There are fully-oxidized Darjeelings that are quite dark, such as monsoon or rains teas. These are usually used in blending and not usually sold as single-flush or single-harvest teas, sometimes not even sold as Darjeeling tea.

However, there is also the possibility that this tea was not actually grown in Darjeeling. The lack of the mark would make me slightly suspicious. Darjeeling is something that I would consider outside the range of expertise of Tradition, a Taiwanese company.

There is no reason a tea produced in Darjeeling couldn't have the aromatic qualities you describe, but, having sampled a ton of Darjeeling teas, it's really uncommon, at least among teas that tend to reach the market here in the US. And I'm someone who actively seeks out atypical teas.

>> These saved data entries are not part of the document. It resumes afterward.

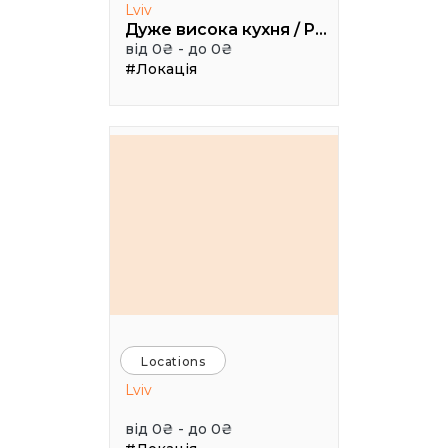
Lviv
Дуже висока кухня / Pretty High Kitchen
від 0₴ - до 0₴
#Локація
Locations
Lviv
від 0₴ - до 0₴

I also have noticed teas that have that "cigarette smoke" or "tobacco" like quality. In my experience though it's usually more common among green teas, like low-quality gunpowder teas, as well as some Ceylon green teas or Yunnan green teas, including teas of decent quality where those smoky or tobacco notes are not altogether unpleasant. But in the low-quality teas they can be harsh and unpleasant.

So...who knows what this is? I'm glad it was at least somewhat enjoyable! Stuff like this always sparks my curiousity, and sometimes, my suspicion as well!